The audit, titled, “Still Waiting, Still Afraid,” finds that the City of Vancouver has done virtually nothing to implement the Access Without Fear policy. As a result, staff are unaware of the policy, the city has no way of evaluating it, and affected communities have not been included in developing guidelines. None of the frontline shelter workers surveyed had heard of the policy, and more disturbingly, a new agreement between the CBSA, John Howard Society, and the Salvation Army means that a new CBSA position, the “Community Liaison Officer,” will work directly with shelters. In addition, Belkin House will become a de-facto detention centre where the CBSA will monitor long-term detainees, as part of developing so-called “alternatives to detention”.
The Vancouver Police Department continues to mobilize immigration status as a way to intimidate and harass visibly racialized, visibly working class migrants and refugees. The audit shares the story of a Latinx refugee in construction gear who was stopped by a VPD officer while walking down the street and asked for immigration papers, as well as a case when the VPD were called to a construction site to investigate missing tools, and instead asked for the immigration status of all the workers onsite. Byron Cruz of Sanctuary Health says that incidents like these are extremely common place.
As a member of the Mayor’s Working Group on Immigration, the VPD initially stated that they did not have any agreements with the CBSA, but Sanctuary Health discovered that they share at least four Memorandums of Agreement. Cruz describes reading the VPD’s own “Access Without Fear” policy: “When we read the content of the policy, it was totally the opposite [of the title]. The title was ‘Access Without Fear’ and they were saying people should feel free to come and speak to them, but they also stated that ‘Canadians expect us to cooperate with the CBSA.'”
The most recent Access to Information Request states that from November 2014 to June 2015, the VPD made, on average, over 30 calls a month to the CBSA. Given their deceitful tactics and reliance on colonial and white supremacist violence to exert power, there is no reason to believe this number has decreased.
The VPD’s empty adoption of the phrase “Access Without Fear” like the CBSA’s use of the term “clients” to describe the people they violently detain and torture, appropriates language as a public relations tactic. On a similar level, City governments that like to think of themselves as “progressive” or “multicultural” are more interested in the appearance of inclusivity than addressing the unjust violences people with precarious immigration status encounter day to day.

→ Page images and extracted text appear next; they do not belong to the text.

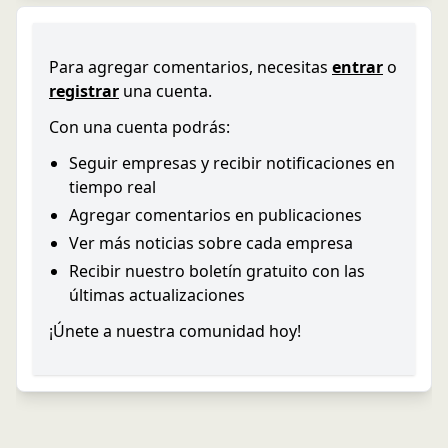
Para agregar comentarios, necesitas
entrar
o
registrar
una cuenta.
Con una cuenta podrás:
Seguir empresas y recibir notificaciones en
tiempo real
Agregar comentarios en publicaciones
Ver más noticias sobre cada empresa
Recibir nuestro boletín gratuito con las
últimas actualizaciones
¡Únete a nuestra comunidad hoy!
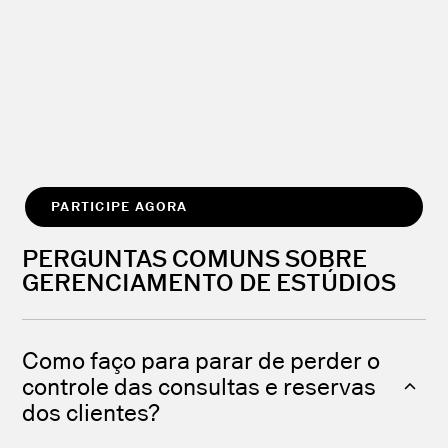
PARTICIPE AGORA
PERGUNTAS COMUNS SOBRE
GERENCIAMENTO DE ESTÚDIOS
Como faço para parar de perder o
controle das consultas e reservas
dos clientes?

Cruz is not very optimistic about City Council’s response to the audit especially given where they are in the election cycle. Instead, he frames the audit as an opportunity to raise awareness amongst migrants that they cannot trust the police and continue to foster a community of people that share resources and care for one another. Policy may be part of their bigger vision, but their focus is on building solidarity. “In a matter of five years we have been able to build so many networks of affected families. Our network is growing—we meet with 60 families every three weeks…. We are really paying more attention to our own networks and building from the bottom.”